Inventors & Discoverers » JETHRO TULL
|Full name||: Jethro Tull|
|Alias||: Jethro Tull|
|Mother||: Dorothy Buckeridge|
|Wife||: Susannah Smith|
|Education||: St John's College Oxford City Law School University of Oxford|
|Activists||: Inventors & Discoverers|
Jethro Tull was an English agricultural pioneer who developed new farming techniques and invented mechanical agricultural tools. His farming improvements and inventions such as the seed drill & horse-drawn hoe, laid the foundation of modern and much more efficient British agriculture. Born into a family of Berkshire gentry, he studied at Oxford University and Gray's Inn in preparation for a legal career, but his ill health suspended these plans and he started farming with his father. While touring Europe, Tull had noticed new and improved agricultural practices in France and Italy and upon becoming a farmer, he began to think of more competent ways to do it. He noticed that at the time, seeds were distributed manually for sowing without any well-organized technique which prompted him to invent the seed drill that economically sowed the seeds in arranged rows. Subsequently, he also came up with the idea of horse-drawn hoe and invented the four-culter plow in order to improve the conventional agricultural techniques. Later, he published two editions of The Horse-Hoeing Husbandry which spread his ideas to other farmers, detailing his system and its machinery. Although initially his ideas and methods faced much protest, eventually they were accepted on account of increased production and profits. His numerous implements and farming techniques had a notable influence on the Agricultural Revolution and its impact can still be seen in today’s farming methods
Soon after his appointment to the bar, he fell ill with a pulmonary disorder which changed the course of his professional life. Subsequently, he travelled to Europe in pursuit of a treatment.

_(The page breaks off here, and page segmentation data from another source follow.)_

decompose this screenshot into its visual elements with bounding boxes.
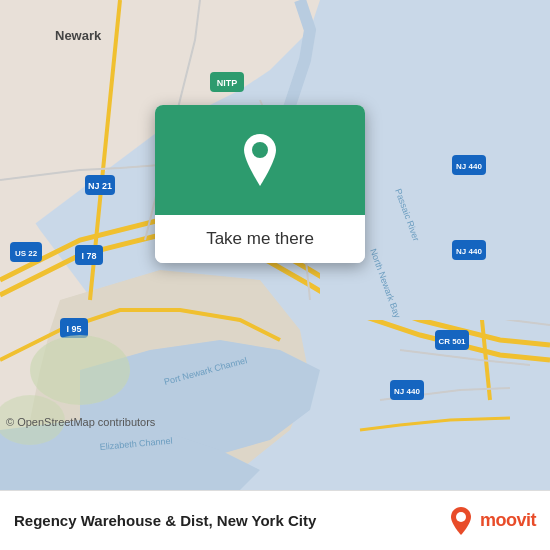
map-container: NJ 21 US 22 I 78 I 95 NJ 440 NJ 440 NJ 4… bbox=[0, 0, 550, 490]
svg-text:NITP: NITP bbox=[217, 78, 238, 88]
moovit-pin-icon bbox=[447, 507, 475, 535]
svg-text:Newark: Newark bbox=[55, 28, 102, 43]
svg-text:I 78: I 78 bbox=[81, 251, 96, 261]
moovit-text: moovit bbox=[480, 510, 536, 531]
map-attribution: © OpenStreetMap contributors bbox=[6, 416, 155, 428]
svg-point-30 bbox=[252, 142, 268, 158]
location-pin-icon bbox=[238, 134, 282, 186]
popup-button-area: Take me there bbox=[155, 215, 365, 263]
svg-point-31 bbox=[456, 512, 466, 522]
place-name: Regency Warehouse & Dist, New York City bbox=[14, 512, 447, 529]
svg-text:NJ 440: NJ 440 bbox=[456, 247, 482, 256]
svg-text:NJ 440: NJ 440 bbox=[394, 387, 420, 396]
location-popup: Take me there bbox=[155, 105, 365, 263]
svg-text:CR 501: CR 501 bbox=[438, 337, 466, 346]
moovit-logo: moovit bbox=[447, 507, 536, 535]
svg-text:NJ 440: NJ 440 bbox=[456, 162, 482, 171]
svg-point-28 bbox=[30, 335, 130, 405]
popup-header bbox=[155, 105, 365, 215]
svg-text:I 95: I 95 bbox=[66, 324, 81, 334]
svg-text:NJ 21: NJ 21 bbox=[88, 181, 112, 191]
bottom-bar: Regency Warehouse & Dist, New York City … bbox=[0, 490, 550, 550]
take-me-there-button[interactable]: Take me there bbox=[165, 229, 355, 249]
svg-text:US 22: US 22 bbox=[15, 249, 38, 258]
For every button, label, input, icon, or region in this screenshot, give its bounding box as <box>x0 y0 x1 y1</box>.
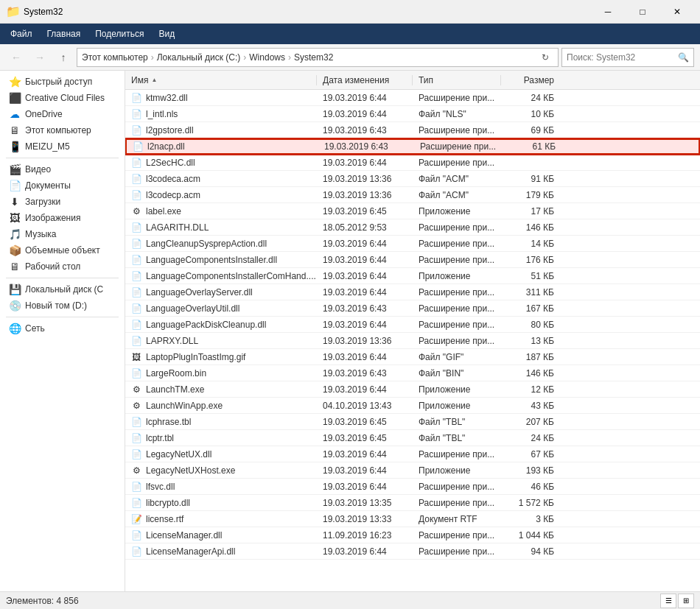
file-icon: 📄 <box>131 529 141 541</box>
back-button[interactable]: ← <box>6 47 27 68</box>
file-date-cell: 19.03.2019 6:44 <box>317 239 413 249</box>
sidebar-item-local-disk[interactable]: 💾 Локальный диск (С <box>0 281 125 298</box>
search-bar: 🔍 <box>561 48 694 67</box>
col-size-header[interactable]: Размер <box>501 75 560 85</box>
table-row[interactable]: 📄 LicenseManagerApi.dll 19.03.2019 6:44 … <box>125 543 700 560</box>
view-details-button[interactable]: ☰ <box>660 594 676 608</box>
breadcrumb-computer[interactable]: Этот компьютер <box>82 52 148 63</box>
table-row[interactable]: ⚙ LegacyNetUXHost.exe 19.03.2019 6:44 Пр… <box>125 462 700 479</box>
file-date-cell: 19.03.2019 6:44 <box>317 287 413 298</box>
up-button[interactable]: ↑ <box>53 47 74 68</box>
minimize-button[interactable]: ─ <box>591 0 625 24</box>
file-icon: 📄 <box>131 367 141 379</box>
file-date-cell: 19.03.2019 6:44 <box>317 449 413 460</box>
table-row[interactable]: 📄 LanguageComponentsInstallerComHand....… <box>125 268 700 284</box>
table-row[interactable]: 📄 LAPRXY.DLL 19.03.2019 13:36 Расширение… <box>125 333 700 349</box>
table-row[interactable]: 🖼 LaptopPlugInToastImg.gif 19.03.2019 6:… <box>125 349 700 365</box>
menu-file[interactable]: Файл <box>3 26 40 42</box>
file-icon: 📄 <box>131 270 141 282</box>
table-row[interactable]: 📄 lfsvc.dll 19.03.2019 6:44 Расширение п… <box>125 479 700 495</box>
file-type-cell: Файл "ACM" <box>413 190 501 200</box>
file-type-cell: Файл "BIN" <box>413 368 501 379</box>
sidebar-item-this-pc[interactable]: 🖥 Этот компьютер <box>0 122 125 138</box>
table-row[interactable]: 📄 LargeRoom.bin 19.03.2019 6:43 Файл "BI… <box>125 365 700 381</box>
search-input[interactable] <box>567 52 678 63</box>
sort-arrow: ▲ <box>151 77 157 83</box>
file-name-cell: 📄 LanguageOverlayServer.dll <box>125 286 317 298</box>
table-row[interactable]: ⚙ LaunchWinApp.exe 04.10.2019 13:43 Прил… <box>125 398 700 414</box>
file-name-cell: 📄 LangCleanupSysprepAction.dll <box>125 238 317 250</box>
table-row[interactable]: 📄 l2nacp.dll 19.03.2019 6:43 Расширение … <box>125 138 700 155</box>
table-row[interactable]: 📄 LanguageOverlayUtil.dll 19.03.2019 6:4… <box>125 300 700 317</box>
file-size-cell: 193 КБ <box>501 465 560 476</box>
file-date-cell: 19.03.2019 6:44 <box>317 320 413 330</box>
sidebar-item-music[interactable]: 🎵 Музыка <box>0 226 125 242</box>
table-row[interactable]: 📄 LicenseManager.dll 11.09.2019 16:23 Ра… <box>125 527 700 543</box>
sidebar-item-creative-cloud[interactable]: ⬛ Creative Cloud Files <box>0 90 125 106</box>
file-name-cell: 📄 LAPRXY.DLL <box>125 335 317 347</box>
sidebar-item-quick-access[interactable]: ⭐ Быстрый доступ <box>0 74 125 90</box>
file-name-cell: 📄 l2nacp.dll <box>127 141 318 152</box>
menu-view[interactable]: Вид <box>151 26 182 42</box>
table-row[interactable]: 📄 LegacyNetUX.dll 19.03.2019 6:44 Расшир… <box>125 446 700 462</box>
sidebar-item-new-volume[interactable]: 💿 Новый том (D:) <box>0 298 125 314</box>
table-row[interactable]: 📄 LAGARITH.DLL 18.05.2012 9:53 Расширени… <box>125 219 700 236</box>
table-row[interactable]: 📝 license.rtf 19.03.2019 13:33 Документ … <box>125 511 700 527</box>
sidebar-item-objects[interactable]: 📦 Объемные объект <box>0 242 125 258</box>
col-type-header[interactable]: Тип <box>413 75 501 85</box>
sidebar-item-images[interactable]: 🖼 Изображения <box>0 210 125 226</box>
title-bar-controls: ─ □ ✕ <box>591 0 694 24</box>
breadcrumb-windows[interactable]: Windows <box>249 52 285 63</box>
table-row[interactable]: ⚙ label.exe 19.03.2019 6:45 Приложение 1… <box>125 203 700 219</box>
sidebar-item-network[interactable]: 🌐 Сеть <box>0 320 125 337</box>
table-row[interactable]: 📄 lcphrase.tbl 19.03.2019 6:45 Файл "TBL… <box>125 414 700 430</box>
maximize-button[interactable]: □ <box>626 0 659 24</box>
table-row[interactable]: 📄 l2gpstore.dll 19.03.2019 6:43 Расширен… <box>125 122 700 138</box>
file-icon: 📄 <box>131 108 141 120</box>
file-icon: ⚙ <box>131 465 141 476</box>
menu-home[interactable]: Главная <box>40 26 88 42</box>
sidebar-item-onedrive[interactable]: ☁ OneDrive <box>0 106 125 122</box>
table-row[interactable]: 📄 LanguageComponentsInstaller.dll 19.03.… <box>125 252 700 268</box>
file-size-cell: 13 КБ <box>501 336 560 346</box>
table-row[interactable]: 📄 LangCleanupSysprepAction.dll 19.03.201… <box>125 236 700 252</box>
file-size-cell: 207 КБ <box>501 417 560 427</box>
file-date-cell: 19.03.2019 6:43 <box>317 125 413 135</box>
view-large-icons-button[interactable]: ⊞ <box>678 594 694 608</box>
video-icon: 🎬 <box>9 163 21 175</box>
title-bar-icon: 📁 <box>6 4 21 18</box>
refresh-button[interactable]: ↻ <box>537 49 553 66</box>
sidebar-item-docs[interactable]: 📄 Документы <box>0 177 125 194</box>
sidebar-item-desktop[interactable]: 🖥 Рабочий стол <box>0 258 125 275</box>
sidebar-item-video[interactable]: 🎬 Видео <box>0 161 125 177</box>
file-date-cell: 19.03.2019 6:44 <box>317 271 413 281</box>
table-row[interactable]: 📄 LanguagePackDiskCleanup.dll 19.03.2019… <box>125 317 700 333</box>
table-row[interactable]: 📄 l_intl.nls 19.03.2019 6:44 Файл "NLS" … <box>125 106 700 122</box>
file-date-cell: 19.03.2019 6:44 <box>317 93 413 103</box>
table-row[interactable]: 📄 LanguageOverlayServer.dll 19.03.2019 6… <box>125 284 700 300</box>
table-row[interactable]: 📄 lcptr.tbl 19.03.2019 6:45 Файл "TBL" 2… <box>125 430 700 446</box>
sidebar-item-meizu[interactable]: 📱 MEIZU_M5 <box>0 138 125 155</box>
col-name-header[interactable]: Имя ▲ <box>125 75 317 85</box>
menu-share[interactable]: Поделиться <box>88 26 151 42</box>
file-date-cell: 19.03.2019 13:36 <box>317 174 413 184</box>
forward-button[interactable]: → <box>29 47 50 68</box>
sidebar-divider-3 <box>6 317 119 317</box>
file-size-cell: 24 КБ <box>501 93 560 103</box>
file-type-cell: Приложение <box>413 206 501 217</box>
close-button[interactable]: ✕ <box>660 0 694 24</box>
col-date-header[interactable]: Дата изменения <box>317 75 413 85</box>
table-row[interactable]: ⚙ LaunchTM.exe 19.03.2019 6:44 Приложени… <box>125 381 700 398</box>
table-row[interactable]: 📄 L2SecHC.dll 19.03.2019 6:44 Расширение… <box>125 155 700 171</box>
breadcrumb-disk[interactable]: Локальный диск (С:) <box>157 52 241 63</box>
onedrive-icon: ☁ <box>9 108 21 120</box>
file-date-cell: 19.03.2019 6:44 <box>317 255 413 265</box>
table-row[interactable]: 📄 ktmw32.dll 19.03.2019 6:44 Расширение … <box>125 90 700 106</box>
sidebar-item-downloads[interactable]: ⬇ Загрузки <box>0 194 125 210</box>
table-row[interactable]: 📄 l3codeca.acm 19.03.2019 13:36 Файл "AC… <box>125 171 700 187</box>
file-type-cell: Приложение <box>413 384 501 395</box>
table-row[interactable]: 📄 libcrypto.dll 19.03.2019 13:35 Расшире… <box>125 495 700 511</box>
table-row[interactable]: 📄 l3codecp.acm 19.03.2019 13:36 Файл "AC… <box>125 187 700 203</box>
breadcrumb-system32[interactable]: System32 <box>294 52 333 63</box>
file-type-cell: Расширение при... <box>413 158 501 168</box>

During his tour, Tull observed the farming methods of France and Italy which were much more superior to that of England. Thereafter, upon returning to his own country, Tull took into his own hands a farm called Prosperous, at Shalbourne, and started experimenting with new agricultural methods.
For the rest of his life, he worked on the farm and played a major role in revolutionizing the British agriculture. He suggested pulverizing the soil, planting with drills, and thorough tilling during the growing period to promote production.
At that time, the most common practice of sowing seeds was to simply scatter them, and watch them sprout and grow along with weeds. He thought of an idea to increase the production using less number of seeds if crops were sown in arranged rows that could be weeded. Thus, in 1701, he came up with a horse-drawn seed drill that carefully sowed the seeds in neat rows.
Later, impressed by the cultivation methods used in the vineyards of France and Italy wherein the rows of earth between the vines had been pulverized, he developed a horse-drawn hoe and successfully implemented the vineyard method to his farm. This technique helped in reduction of the manure and increased the access of water to and from plant roots.
He also invented a 4-coultered plow which made vertical cuts in the soil before the plowshare. Using his improved farming practices, Tull was able to yield good crops for several years successively and also reduced the need for fallowing.
In 1729, he started writing a book about his agricultural experiments and the scientific reasons for his actions. It resulted in the publication of his ‘The New Horse Hoeing Husbandry: or, an Essay on the Principles of Tillage and Vegetation’ in 1731.
Although, his innovative methods were not readily accepted by everyone and were also rubbished, they were eventually adopted by the large landowners and formed the basis of modern and efficient British farming.
In 1701, Tull made a major improvement in planting crops with his invention of seed drill, a mechanical seeder that sowed efficiently at the correct depth and spacing and then covered the seed so that it could grow. By 1866, the seed-drill developed into one of the most common implements on English farms.
With an experience of nearly 40 years of fieldwork, Tull wrote ‘The New Horse-Hoeing Husbandry; or, an Essay on the Principles of Tillage and Vegetation’, published in 1731. The book depicts his ideas on plant physiology and advice on plant culture, and was later translated into French, Dutch, German, and other European languages.
Jethro Tull was born in Basildon, Berkshire, England to Jethro Tull Sr., a farmer, and his wife, Dorothy Tull. He was baptized there on March 30, 1674, and grew up on a country estate.
At the age of 17, he was enrolled at St. John's College, Oxford, to obtain a degree in law but left before completing his graduation. Then, he became a member of Staple Inn where he studied for two years and was subsequently called to the bar by the benchers of Gray's Inn in 1693. He qualified as a barrister in 1699 but never practiced law.
Jethro Tull married Susanna Smith of Burton Dassett, Warwickshire. The couple had three children together; a son and two daughters, and the family settled on Tull’s paternal farm.
Jethro Tull died on February 21, 1741 at Prosperous Farm, Hungerford, Berkshire, England, at the age of 66. He is buried in the churchyard of St Bartholomew's Church, Lower Basildon, Berkshire, England.